Dans le domaine de l'immatériel, la question mérite vraiment d'être posée et l'actualité de Google (via TechCrunch) est là pour le rappeler.
Un peu plus d'un an après le lancement de son offre de VOD, la société a décidé d'y mettre un terme, les résultats commerciaux n'étant probablement pas au rendez-vous. Jusqu'ici rien de plus banal, à part que les clients de ce service se sont vus notifier qu'ils n'auront plus la jouissance des vidéos qu'ils ont légalement achetées ou louées. En (maigre) compensation, Google leur propose un bon d'achat de 5 $ valable auprès de ses partenaires commerciaux et utilisable seulement pendant 60 jours.
Une fois de plus, il s'avère que les clients de Google Video n'ont pas acheté un objet (aussi virtuel soit-il) dont ils sont supposés devenir les propriétaires, mais seulement un droit d'accès. En avaient-ils conscience ? Tant que le service est pérenne, l'illusion de la propriété est bien présente mais les DRM sont là pour y mettre un terme le moment voulu. La même mésaventure est arrivée aux clients de Cytale. Ils ont eu la certitude d'acquérir des livres numériques de la même manière que des livres imprimés, c'est-à-dire avec la possibilité d'en user (et abuser) selon leurs propres souhaits et surtout de manière définitive. L'arrêt des activités de la société française a intégralement douché ces aspirations. Il est certain que si les quelques clients du pionniers français avaient vraiment eu conscience qu'ils achetaient un simple droit d'accès dont la durée de vie dépendait de celle de l'entreprise qui leur octroyait, leur perception des avantages du produit et leur consentement à payer pour l'acquérir auraient été forts différents.
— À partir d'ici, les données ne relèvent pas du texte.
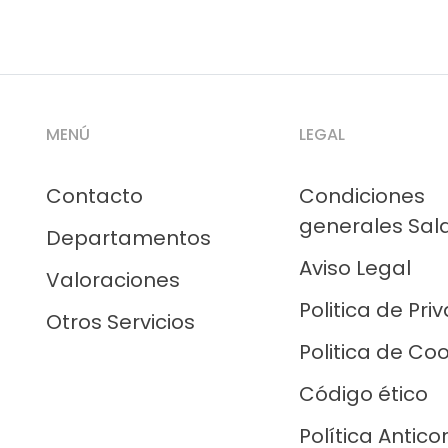
MENÚ
LEGAL
Contacto
Condiciones
generales Sal
Departamentos
Aviso Legal
Valoraciones
Politica de Pri
Otros Servicios
Politica de Co
Código ético
Política Antico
Désormais, les consommateurs sont peut-être plus au fait de ce genre de détail qui fait toute la différence, mais l'exemple de Google montre que certains peuvent encore se faire piéger. Il reste que ce flou, fréquemment entrenu par les entreprises, sur la nature de ce qui est acheté est largement préjudiciable aux intentions d'achat en matière de biens culturels numériques. Tant que les choses ne seront pas éclaircies et n'offriront pas de garanties quant à la satisfaction du client, les systèmes en dehors des circuits marchands auront encore de beaux jours devant eux.